== Segment start ==
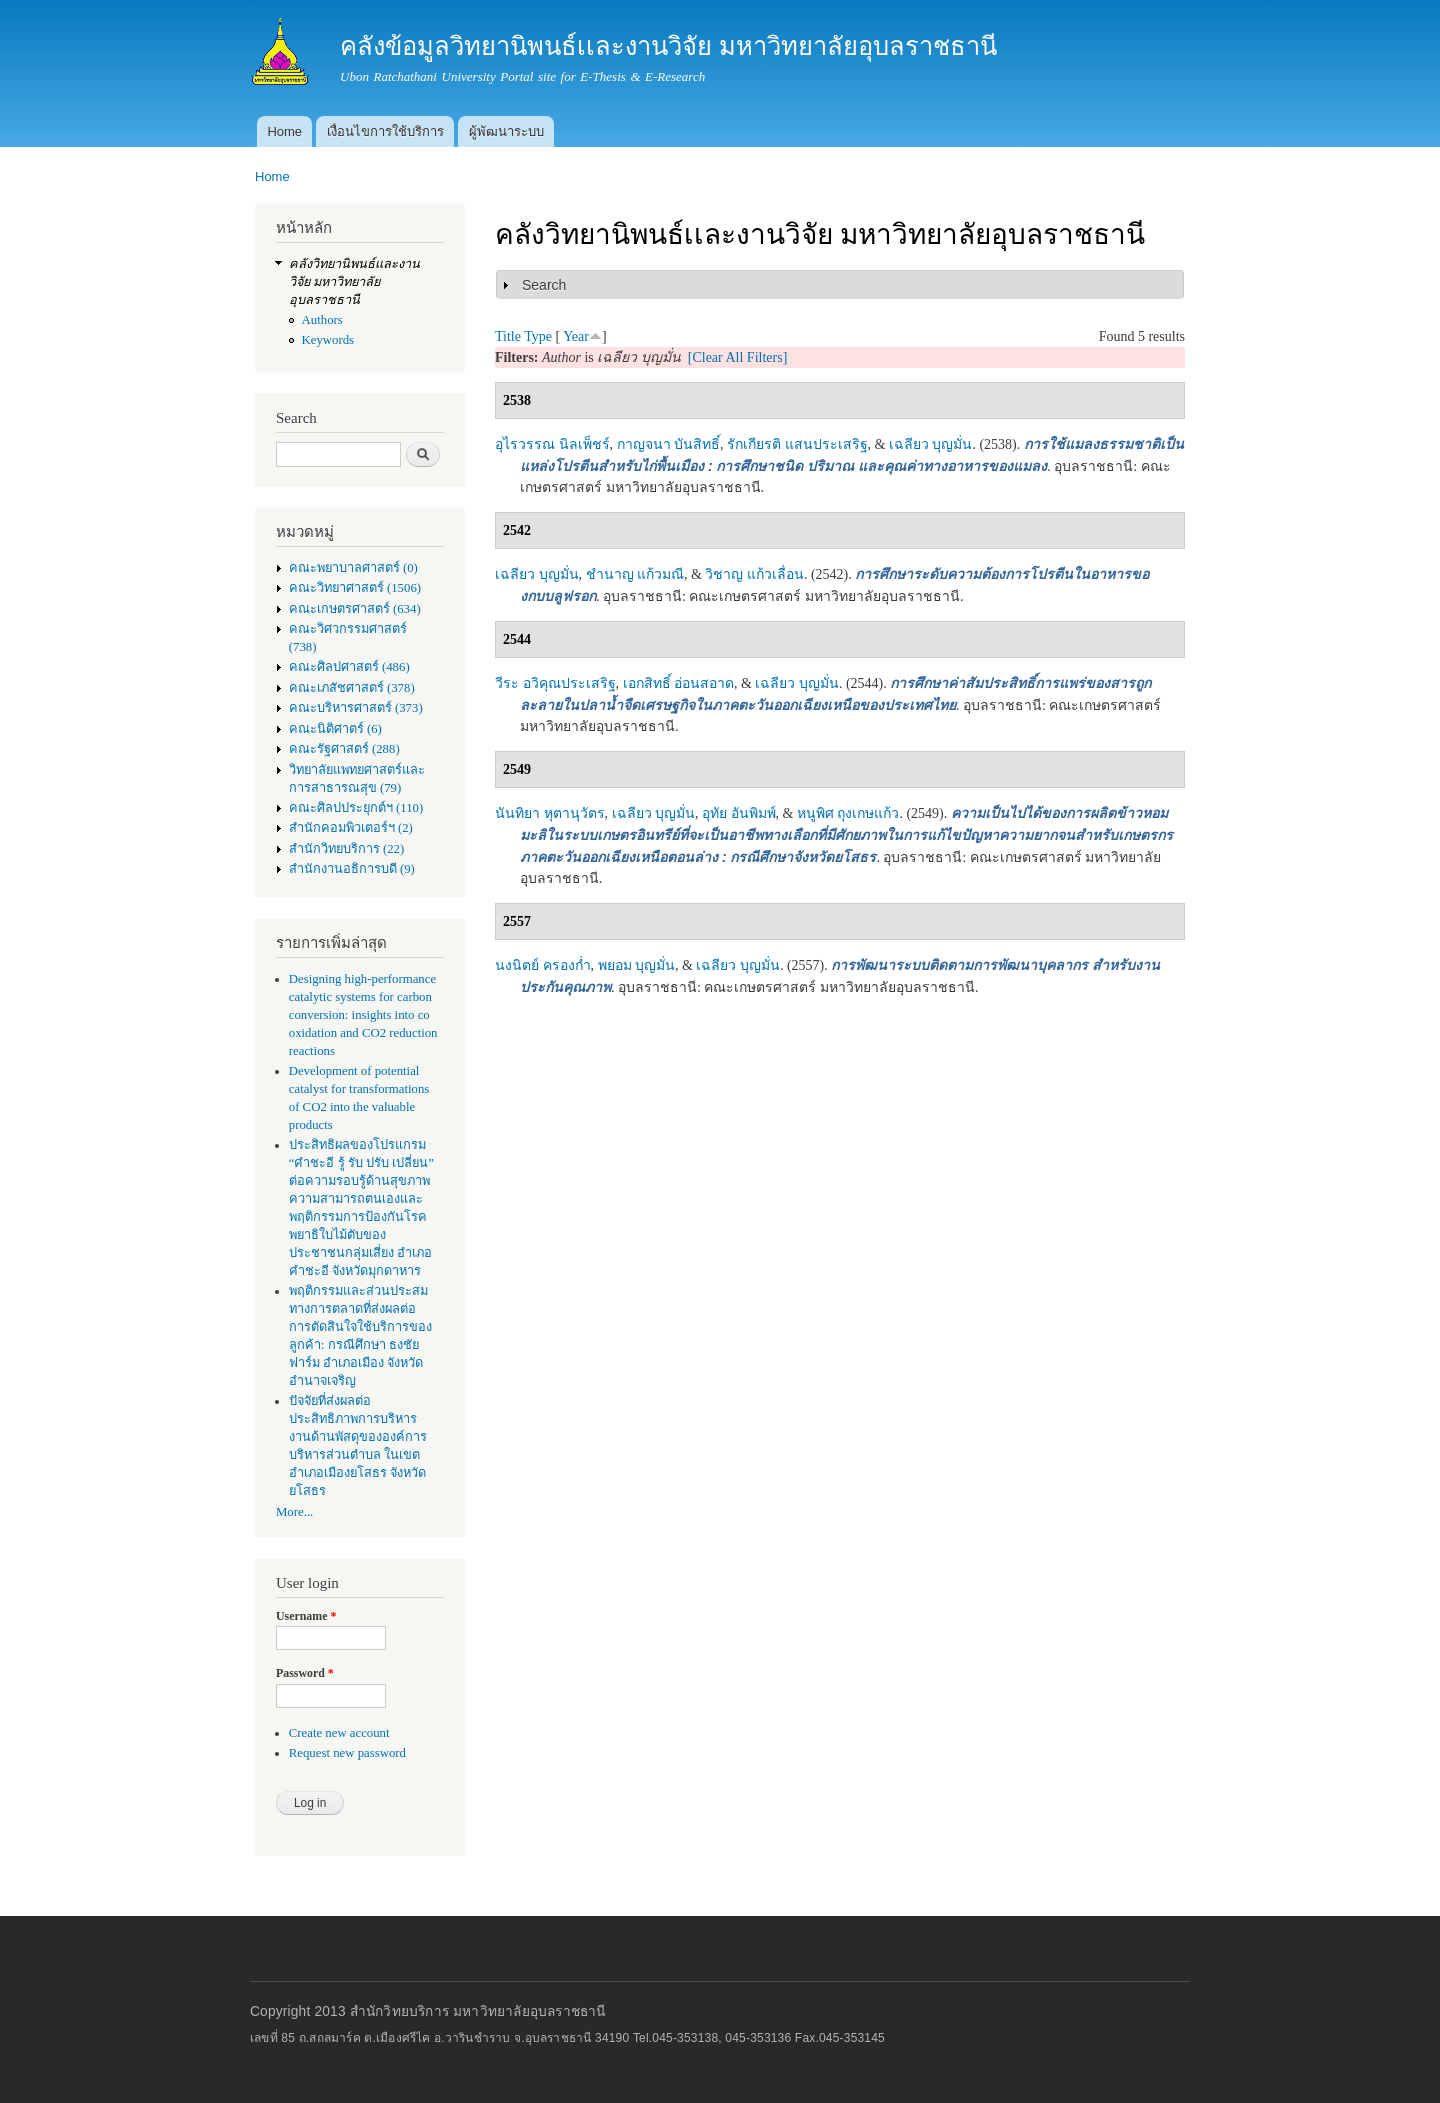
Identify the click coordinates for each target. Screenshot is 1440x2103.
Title (508, 336)
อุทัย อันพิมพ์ (739, 813)
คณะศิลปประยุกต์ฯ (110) (356, 808)
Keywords (328, 340)
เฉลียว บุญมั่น (931, 444)
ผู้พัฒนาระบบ (506, 131)
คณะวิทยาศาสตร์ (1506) (355, 588)
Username (306, 1616)
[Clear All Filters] (738, 357)
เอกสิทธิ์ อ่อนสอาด (679, 683)
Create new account (339, 1733)
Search (544, 285)
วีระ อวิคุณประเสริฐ (555, 683)
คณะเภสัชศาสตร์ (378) (352, 688)
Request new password (347, 1753)
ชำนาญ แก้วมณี (635, 574)
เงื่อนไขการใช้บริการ (385, 131)
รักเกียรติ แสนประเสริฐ (797, 444)
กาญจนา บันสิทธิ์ (669, 444)
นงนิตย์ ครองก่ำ (543, 965)
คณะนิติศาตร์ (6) (335, 729)
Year (576, 336)
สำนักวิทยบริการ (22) (347, 849)
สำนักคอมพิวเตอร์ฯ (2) (351, 828)
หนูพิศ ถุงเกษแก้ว (848, 813)
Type (538, 336)
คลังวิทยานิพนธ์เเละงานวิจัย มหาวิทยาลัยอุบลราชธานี (354, 282)
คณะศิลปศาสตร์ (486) (349, 667)
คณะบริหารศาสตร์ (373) (356, 708)
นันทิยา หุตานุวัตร (550, 813)
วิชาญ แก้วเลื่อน (754, 574)
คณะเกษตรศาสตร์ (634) (355, 609)
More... (294, 1512)
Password (305, 1673)
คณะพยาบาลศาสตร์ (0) (353, 568)
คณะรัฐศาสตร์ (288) (344, 749)
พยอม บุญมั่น (637, 965)
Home (284, 131)
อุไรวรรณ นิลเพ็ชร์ (552, 444)
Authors (322, 320)
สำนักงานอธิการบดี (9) (352, 869)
== Segment end ==
> The task
Starting from the first line of the listing above, write out every line exactly through the one containing "คณะเภสัชศาสตร์ (378) (352, 688)", and drop the pictures.

> Response to the task
Identify the click coordinates for each target. Screenshot is 1440x2103.
Title (508, 336)
อุทัย อันพิมพ์ (739, 813)
คณะศิลปประยุกต์ฯ (110) (356, 808)
Keywords (328, 340)
เฉลียว บุญมั่น (931, 444)
ผู้พัฒนาระบบ (506, 131)
คณะวิทยาศาสตร์ (1506) (355, 588)
Username (306, 1616)
[Clear All Filters] (738, 357)
เอกสิทธิ์ อ่อนสอาด (679, 683)
Create new account (339, 1733)
Search (544, 285)
วีระ อวิคุณประเสริฐ (555, 683)
คณะเภสัชศาสตร์ (378) (352, 688)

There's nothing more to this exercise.